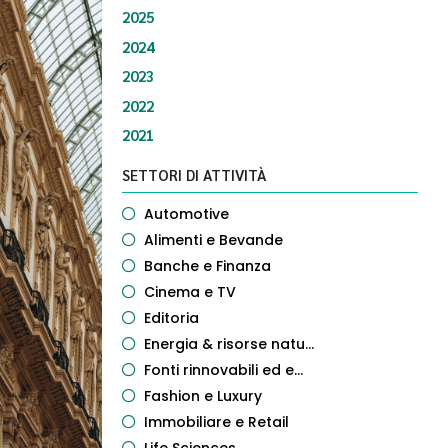
2025
2024
2023
2022
2021
SETTORI DI ATTIVITÀ
Automotive
Alimenti e Bevande
Banche e Finanza
Cinema e TV
Editoria
Energia & risorse natu...
Fonti rinnovabili ed e...
Fashion e Luxury
Immobiliare e Retail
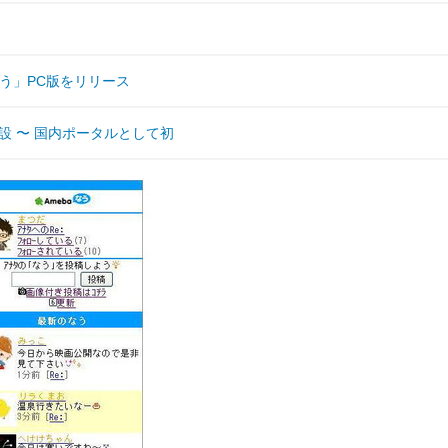
aなう」PC版をリリース
を新設 〜 国内ポータルとして初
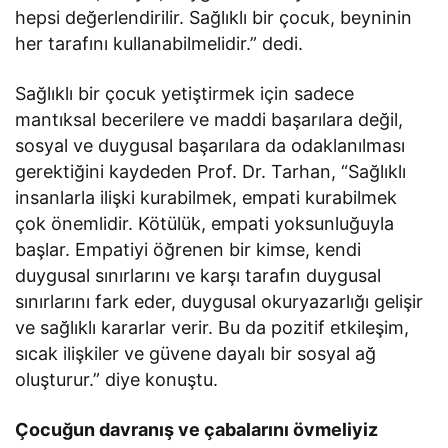
hepsi değerlendirilir. Sağlıklı bir çocuk, beyninin
her tarafını kullanabilmelidir.” dedi.
Sağlıklı bir çocuk yetiştirmek için sadece
mantıksal becerilere ve maddi başarılara değil,
sosyal ve duygusal başarılara da odaklanılması
gerektiğini kaydeden Prof. Dr. Tarhan, “Sağlıklı
insanlarla ilişki kurabilmek, empati kurabilmek
çok önemlidir. Kötülük, empati yoksunluğuyla
başlar. Empatiyi öğrenen bir kimse, kendi
duygusal sınırlarını ve karşı tarafın duygusal
sınırlarını fark eder, duygusal okuryazarlığı gelişir
ve sağlıklı kararlar verir. Bu da pozitif etkileşim,
sıcak ilişkiler ve güvene dayalı bir sosyal ağ
oluşturur.” diye konuştu.
Çocuğun davranış ve çabalarını övmeliyiz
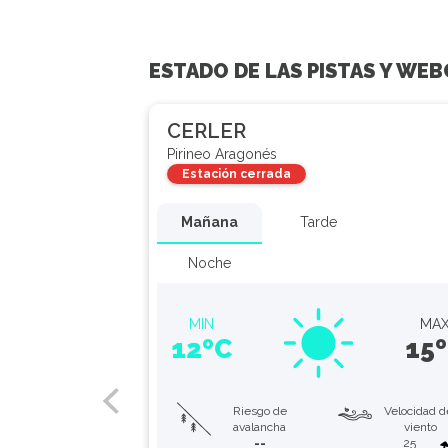
ESTADO DE LAS PISTAS Y WE
CERLER
Pirineo Aragonés
Estación cerrada
Mañana
Tarde
Noche
MIN
MA
12ºC
15
Riesgo de
Velocidad d
avalancha
viento
--
25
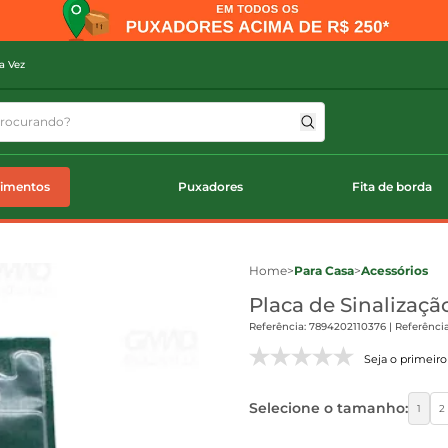
a Vez
timentos
Puxadores
Fita de borda
Home
>
Para Casa
>
Acessórios
Placa de Sinaliza
Referência: 7894202110376 | Referência
Seja o primeiro 
Selecione o tamanho:
1
2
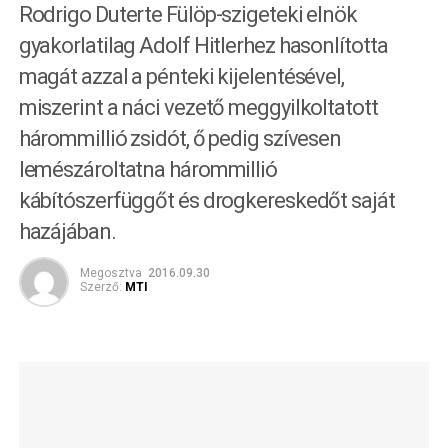
Rodrigo Duterte Fülöp-szigeteki elnök
gyakorlatilag Adolf Hitlerhez hasonlította
magát azzal a pénteki kijelentésével,
miszerint a náci vezető meggyilkoltatott
hárommillió zsidót, ő pedig szívesen
lemészároltatna hárommillió
kábítószerfüggőt és drogkereskedőt saját
hazájában.
Megosztva
2016.09.30
Szerző:
MTI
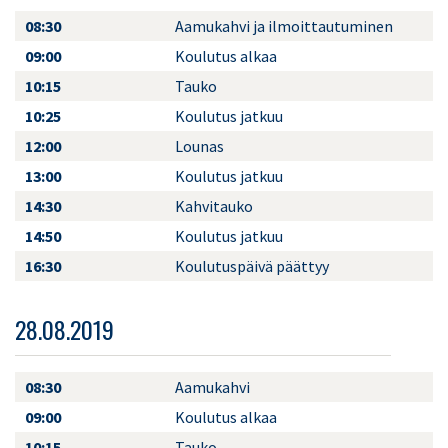
08:30
Aamukahvi ja ilmoittautuminen
09:00
Koulutus alkaa
10:15
Tauko
10:25
Koulutus jatkuu
12:00
Lounas
13:00
Koulutus jatkuu
14:30
Kahvitauko
14:50
Koulutus jatkuu
16:30
Koulutuspäivä päättyy
28.08.2019
08:30
Aamukahvi
09:00
Koulutus alkaa
10:15
Tauko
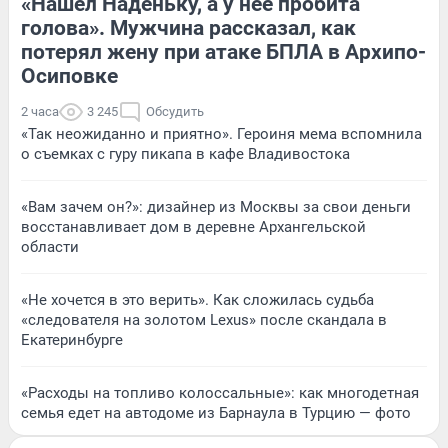
«Нашел Наденьку, а у нее пробита
голова». Мужчина рассказал, как
потерял жену при атаке БПЛА в Архипо-
Осиповке
2 часа
3 245
Обсудить
«Так неожиданно и приятно». Героиня мема вспомнила
о съемках с гуру пикапа в кафе Владивостока
«Вам зачем он?»: дизайнер из Москвы за свои деньги
восстанавливает дом в деревне Архангельской
области
«Не хочется в это верить». Как сложилась судьба
«следователя на золотом Lexus» после скандала в
Екатеринбурге
«Расходы на топливо колоссальные»: как многодетная
семья едет на автодоме из Барнаула в Турцию — фото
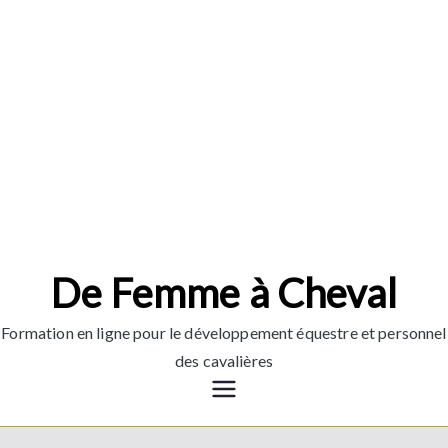
Aller
au
contenu
De Femme à Cheval
Formation en ligne pour le développement équestre et personnel
des cavalières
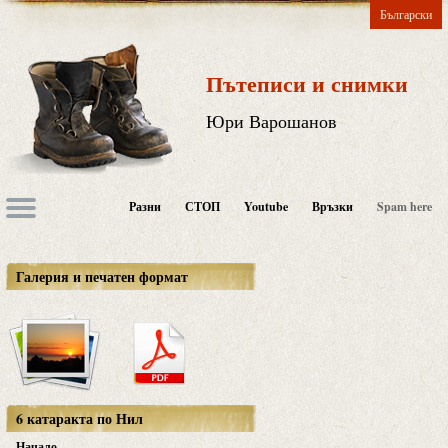
Български
Пътеписи и снимки
Юри Варошанов
Разни
СТОП
Youtube
Връзки
Spam here
Галерия и печатен формат
6 катаракта по Нил
Начало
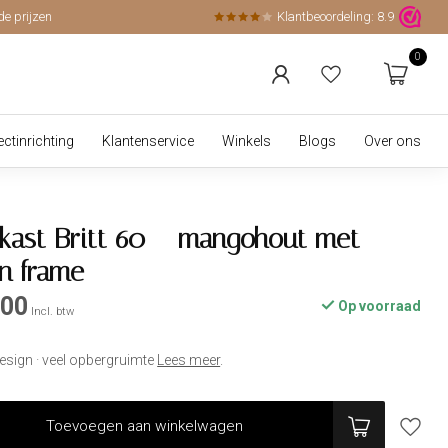
de prijzen
Klantbeoordeling:
8.9
0
ectinrichting
Klantenservice
Winkels
Blogs
Over ons
kast Britt 60 – mangohout met
en frame
,00
Op voorraad
Incl. btw
 design · veel opbergruimte
Lees meer
.
Toevoegen aan winkelwagen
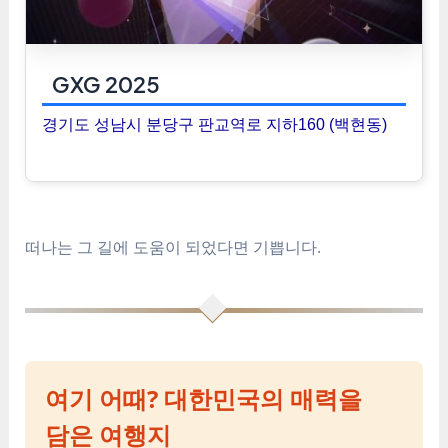
GXG 2025
경기도 성남시 분당구 판교역로 지하160 (백현동)
떠나는 그 길에 도움이 되었다면 기쁩니다.
여기 어때? 대한민국의 매력을
담은 여행지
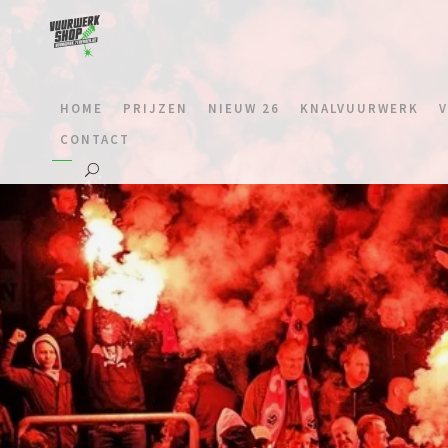
HOME
PRIJZEN
NIEUW 26
KNALVUURWERK
CONTACT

Assignment> Would you copy the lines above exactly, starting with the one that has "Banche e Finanza" and ending with the one that has "Fita de borda", both included, without the pictures?

Finished task>
Banche e Finanza
Cinema e TV
Editoria
Energia & risorse natu...
Fonti rinnovabili ed e...
Fashion e Luxury
Immobiliare e Retail
aなう」PC版をリリース
を新設 〜 国内ポータルとして初
hepsi değerlendirilir. Sağlıklı bir çocuk, beyninin
her tarafını kullanabilmelidir.” dedi.
Sağlıklı bir çocuk yetiştirmek için sadece
mantıksal becerilere ve maddi başarılara değil,
sosyal ve duygusal başarılara da odaklanılması
gerektiğini kaydeden Prof. Dr. Tarhan, “Sağlıklı
insanlarla ilişki kurabilmek, empati kurabilmek
çok önemlidir. Kötülük, empati yoksunluğuyla
başlar. Empatiyi öğrenen bir kimse, kendi
duygusal sınırlarını ve karşı tarafın duygusal
sınırlarını fark eder, duygusal okuryazarlığı gelişir
ve sağlıklı kararlar verir. Bu da pozitif etkileşim,
sıcak ilişkiler ve güvene dayalı bir sosyal ağ
oluşturur.” diye konuştu.
Çocuğun davranış ve çabalarını övmeliyiz
ESTADO DE LAS PISTAS Y WE
CERLER
Pirineo Aragonés
Estación cerrada
Mañana
Tarde
Noche
MIN
MA
12ºC
15
Riesgo de
Velocidad d
avalancha
viento
--
25
a Vez
timentos
Puxadores
Fita de borda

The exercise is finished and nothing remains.